(Data items)
• • •
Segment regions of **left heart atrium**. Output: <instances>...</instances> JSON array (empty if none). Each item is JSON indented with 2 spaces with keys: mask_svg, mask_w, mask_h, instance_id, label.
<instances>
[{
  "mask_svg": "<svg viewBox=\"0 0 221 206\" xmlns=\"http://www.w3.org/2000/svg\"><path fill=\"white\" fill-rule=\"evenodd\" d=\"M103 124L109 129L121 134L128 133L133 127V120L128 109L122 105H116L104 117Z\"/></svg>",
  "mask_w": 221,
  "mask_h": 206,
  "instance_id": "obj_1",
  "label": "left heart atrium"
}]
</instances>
• • •
- _AIM OF THE TASK_:
All of the records above should be copied exactly.

- _RESULT BELOW_:
Segment regions of **left heart atrium**. Output: <instances>...</instances> JSON array (empty if none). Each item is JSON indented with 2 spaces with keys: mask_svg, mask_w, mask_h, instance_id, label.
<instances>
[{
  "mask_svg": "<svg viewBox=\"0 0 221 206\" xmlns=\"http://www.w3.org/2000/svg\"><path fill=\"white\" fill-rule=\"evenodd\" d=\"M103 124L109 129L121 134L128 133L133 127V120L128 109L122 105H116L104 117Z\"/></svg>",
  "mask_w": 221,
  "mask_h": 206,
  "instance_id": "obj_1",
  "label": "left heart atrium"
}]
</instances>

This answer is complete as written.